1. On-The-Go Workout:
If you’re on-the-go and don’t have time to workout at home or even at the gym, then this workout is for you! It’s perfect for doing this in a hotel room, but can also be done in an office. Start out by doing three rounds of this circuit, and extend that to five rounds or more as you get stronger in the future. First, start by doing 10 traditional pushups, but you can bend your knees to the ground if you need some help. Next, jump up and down for 1 minute total, while standing in place and keeping your posture straight. Immediately move to bear crawl holds, doing five of them in a row. The next part will be to do 10 squats in the traditional form. Last, do five leg lifts by bending forward and bending one leg straight behind you; do this for each leg so you have 10 lifts in total.
2. Weighted Workout:
Other total body workouts include weighted workouts. This is a great option if you’re comfortable with using weights and barbells. Each workout should be done with 10 reps, and you’ll have to do three sets total. Make sure you take a short break (less than one minute) in between each of these exercises. Start out with a barbell deadlift with weights that you are comfortable with. Remember good posture so you don’t run the risk of injuring yourself. Next you will do a triceps pushup on the ground, keeping your back straight and your arms at your sides. The third exercise is a barbell bent-over row, which should also be done with a weight you’re comfortable with. Once you’re done with this and have had a 30 second break, do a military press while sitting on a bench. Last you’ll do a weighted crunch with a handheld weight that you can easily hold. Remember, if you are unsure of using weights, then be sure to always ask for assistance from a professional at your local gym.
3. At-Home Circuit:
If you’re at home and need something to do that will get your heart rate up, then go ahead and try this at home exercise. Start by stretching out on your floor, making sure to address your arms and legs. Once you’ve done this, stand up and jog in place for 3 minutes. Immediately move to 25 jumping jacks before you get on the floor and do 50 bicycle crunches. The next part in this circuit will be doing 10 squats followed by 10 step-forward lunges on each of your legs. Take a 30 second break and then immediately move to another 3 minutes of jogging in place, but this time sprint every 30 seconds. Last, pretend you have a jumping rope in your hands and jump for 30 seconds. Repeat this four times for a great workout.
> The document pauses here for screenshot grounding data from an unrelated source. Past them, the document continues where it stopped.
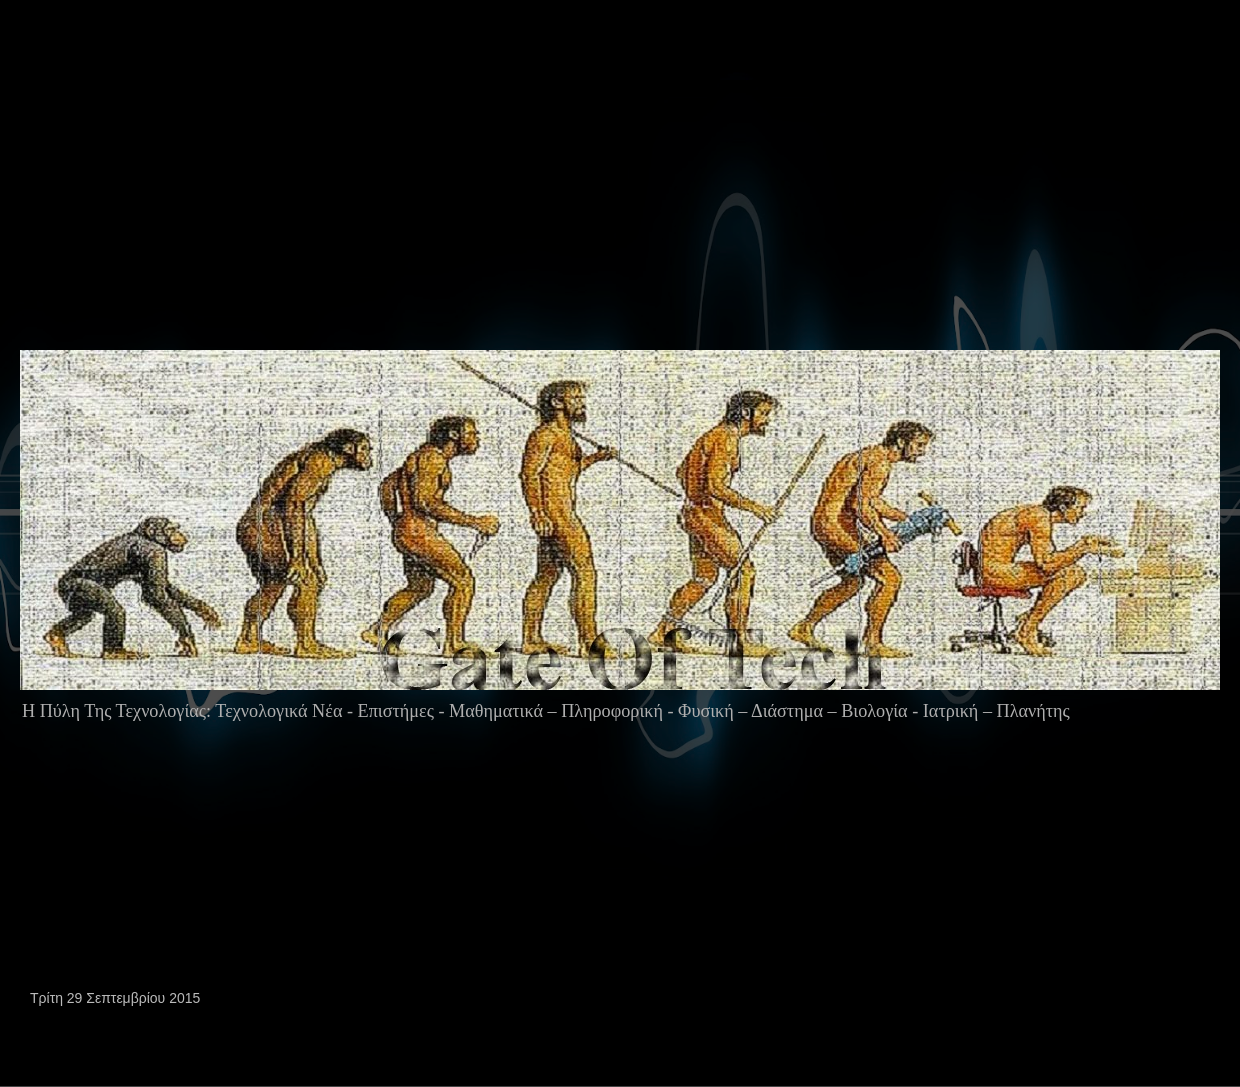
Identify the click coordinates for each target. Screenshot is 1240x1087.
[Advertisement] (259, 214)
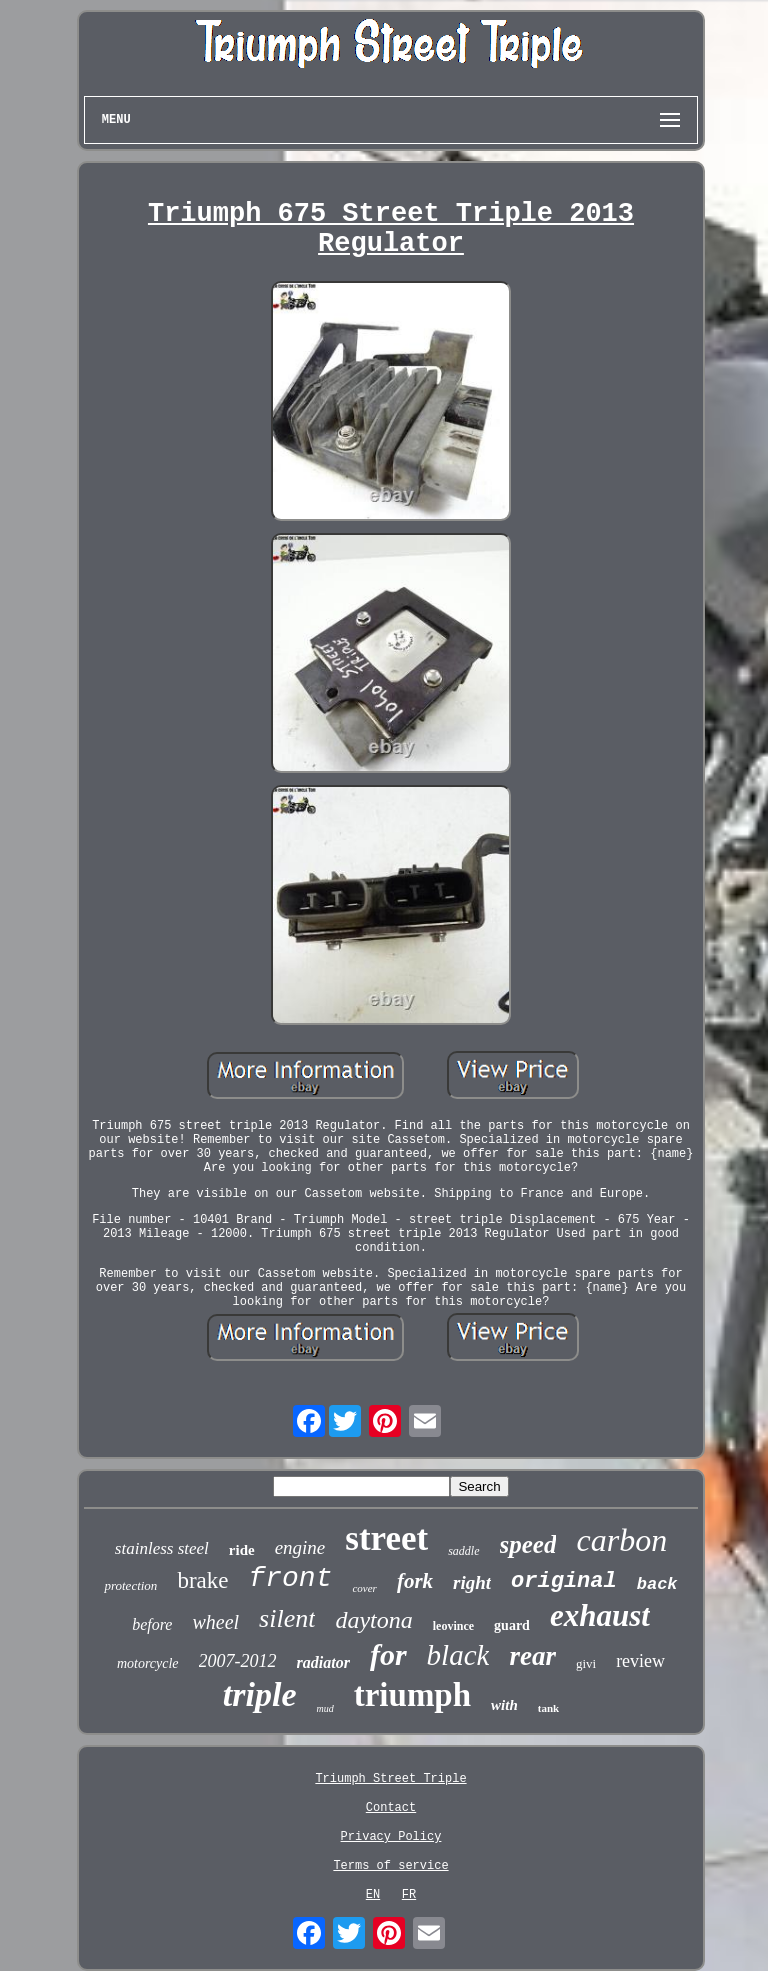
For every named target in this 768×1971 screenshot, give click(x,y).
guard (512, 1625)
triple (260, 1694)
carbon (621, 1540)
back (657, 1584)
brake (202, 1580)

Don’t have time for a circuit workout in the office or at home? Then make the time to go swimming! This fat burning activity is especially wonderful if you have joints that are sensitive and you can’t put a lot of weight on them with running or squats. There are even water-based aerobic classes you can take that can help you burn calories and work out your entire body. But, swimming alone will be enough to workout everything from your arms to your legs, so try it out and you’ll experience how many new muscles you actually work out.
By doing these total body workouts on a regular basis you will be doing your entire body a favor by having more energy, losing fat, toning muscles and even reducing stretch marks. Your muscles might be sore at first, but that’s a sign that you’re starting to use muscles that were previously ignored! Remember to eat a lot of healthy protein to help offset the soreness and you’ll be able to continue working out without as much pain. In the future you’ll find that these workouts become easier, and if that’s the case, then you can add more weights or increase the intensity by doing more reps. This is a commitment that you should take seriously, especially if you want permanent results.